The devices succeeded the Galaxy Tab A9 and A9+ and skipped out releasing a new tablet in the Galaxy Tab A series in 2024.

== Features ==

=== Design ===
Like its predecessors, the Tab A11 & A11+ features a sleek metal body. The Tab A11 & A11+ are available in 2 color options: Grey and Silver.

=== Hardware ===

==== Display ====
The Tab A11, like its predecessor, features an 8.7-inch TFT LCD with a resolution at 800 x 1340 pixels and a 5:3 aspect ratio, with the only upgrade for the display is the addition of the 90 Hz refresh rate. On the other hand, the Tab A11+ kept its screen specifications from its predecessor (TFT LCD display screen, sizing at about 11 inches with a refresh rate of 90 Hz and a resolution of 1200 x 1920 pixels).

==== Performance ====

===== Chipset =====
The Tab A11, like its predecessor, is equipped with the MediaTek Helio G99 chipset and a Mali-G57 MC2 GPU. On the other hand, the Tab A11+ has upgraded its processor: some markets either feature the more powerful MediaTek Dimensity 7300 chipset or the MT 8775 chipset, despite the two chipsets nearly sharing the same specifications.

===== Memory and storage =====
The Tab A11 kept the available options from its predecessor, with 4 or 8 GB of RAM, and 64 or 128 GB of internal storage.

The Tab A11+, meanwhile, discontinues the 4 GB RAM configuration offered in its predecessor, now featuring 6 GB RAM as the base option. An 8 GB RAM variant remains available. Storage configurations now begin at 128 GB, with a 256 GB option also offered.

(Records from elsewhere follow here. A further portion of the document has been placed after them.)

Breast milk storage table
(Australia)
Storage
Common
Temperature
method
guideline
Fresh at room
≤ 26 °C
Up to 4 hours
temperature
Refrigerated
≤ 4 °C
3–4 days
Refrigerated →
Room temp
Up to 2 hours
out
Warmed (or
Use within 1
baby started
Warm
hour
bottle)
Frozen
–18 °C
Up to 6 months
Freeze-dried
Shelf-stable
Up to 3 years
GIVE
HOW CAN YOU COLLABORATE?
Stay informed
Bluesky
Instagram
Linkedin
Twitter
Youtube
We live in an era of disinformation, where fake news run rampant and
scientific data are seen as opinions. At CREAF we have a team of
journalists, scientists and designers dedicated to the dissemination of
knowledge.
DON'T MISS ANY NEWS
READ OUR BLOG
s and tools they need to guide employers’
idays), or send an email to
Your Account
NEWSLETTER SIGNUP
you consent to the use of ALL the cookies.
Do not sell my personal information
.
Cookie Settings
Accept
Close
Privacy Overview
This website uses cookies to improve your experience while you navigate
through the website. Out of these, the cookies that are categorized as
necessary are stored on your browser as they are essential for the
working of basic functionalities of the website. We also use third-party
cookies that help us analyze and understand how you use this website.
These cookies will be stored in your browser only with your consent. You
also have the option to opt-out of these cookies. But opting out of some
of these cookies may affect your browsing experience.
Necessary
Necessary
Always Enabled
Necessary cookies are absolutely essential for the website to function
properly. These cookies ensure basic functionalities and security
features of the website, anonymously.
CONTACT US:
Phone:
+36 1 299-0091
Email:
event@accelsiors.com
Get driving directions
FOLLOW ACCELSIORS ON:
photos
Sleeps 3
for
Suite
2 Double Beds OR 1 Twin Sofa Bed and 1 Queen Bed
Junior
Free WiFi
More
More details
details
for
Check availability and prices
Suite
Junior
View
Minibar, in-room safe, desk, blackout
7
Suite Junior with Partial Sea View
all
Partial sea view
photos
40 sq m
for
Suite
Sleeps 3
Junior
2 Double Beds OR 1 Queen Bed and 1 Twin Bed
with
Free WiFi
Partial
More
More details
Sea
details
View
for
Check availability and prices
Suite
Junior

Both tablets feature storage expansion with the use of the microSD card up to 2 TB. The Tab A11 and Tab A11+ continues to use UFS as its storage type.

==== Battery ====
The Tab A11 has a non-removable Li-po 5100 mAh battery capacity, while the Tab A11+ has a larger battery capacity at about 7040 mAh. The larger tablet now supports 25W Fast Charging, up from the 15W on the Tab A9+.

==== Camera ====
Both the Tab A11 and A11+ features a single 8MP camera with 1080p HD video recording and auto-focus capability. Both tablets also have a 5MP front camera.

==== Other ====
While both tablets have stereo sound, the Tab A11 has only one speaker and the A11+ has quad speakers.

=== Software ===
Despite the two tablets being announced at the same time, both of them had different pre-installed OS versions. The Tab A11 initially have Android 15 (One UI 7.0), while the Tab A11+ initially have Android 16 (One UI 8.0). Both tablets will receive 7 years of software and security updates (with support ending within 2032), a first for the Tab A series.

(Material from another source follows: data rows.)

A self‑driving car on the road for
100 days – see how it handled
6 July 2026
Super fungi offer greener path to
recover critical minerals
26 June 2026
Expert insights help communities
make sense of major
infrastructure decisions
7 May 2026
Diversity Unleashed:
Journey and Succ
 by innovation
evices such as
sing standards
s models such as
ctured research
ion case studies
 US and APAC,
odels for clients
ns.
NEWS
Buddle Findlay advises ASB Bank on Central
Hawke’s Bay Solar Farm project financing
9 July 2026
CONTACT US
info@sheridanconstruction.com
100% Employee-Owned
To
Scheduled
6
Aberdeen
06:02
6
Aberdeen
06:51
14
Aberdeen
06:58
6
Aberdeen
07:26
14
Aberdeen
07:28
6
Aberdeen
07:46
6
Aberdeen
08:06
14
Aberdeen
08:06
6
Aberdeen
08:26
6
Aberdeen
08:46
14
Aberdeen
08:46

|  | Pre-installed OS | OS Upgrades history |  |  |  |  |  |  | End of support |
| 1st | 2nd | 3rd | 4th | 5th | 6th | 7th |
| Tab A11 | Android 15 (One UI 7.0) | Android 16 (One UI 8.0) November 2025 (One UI 8.5) May 2026 |  |  |  |  |  |  | Within 2032 |
| Tab A11+ | Android 16 (One UI 8.0) Minor One UI update: (One UI 8.5) May 2026 |  |  |  |  |  |  |  |

== Kids Edition ==
A Kids Edition of the Tab A11+ was first released on November 28, 2025.

The device is made for kids to support Samsung Kids, having parental control leaflet, also includes a protection case, a stylus pen and the stickers.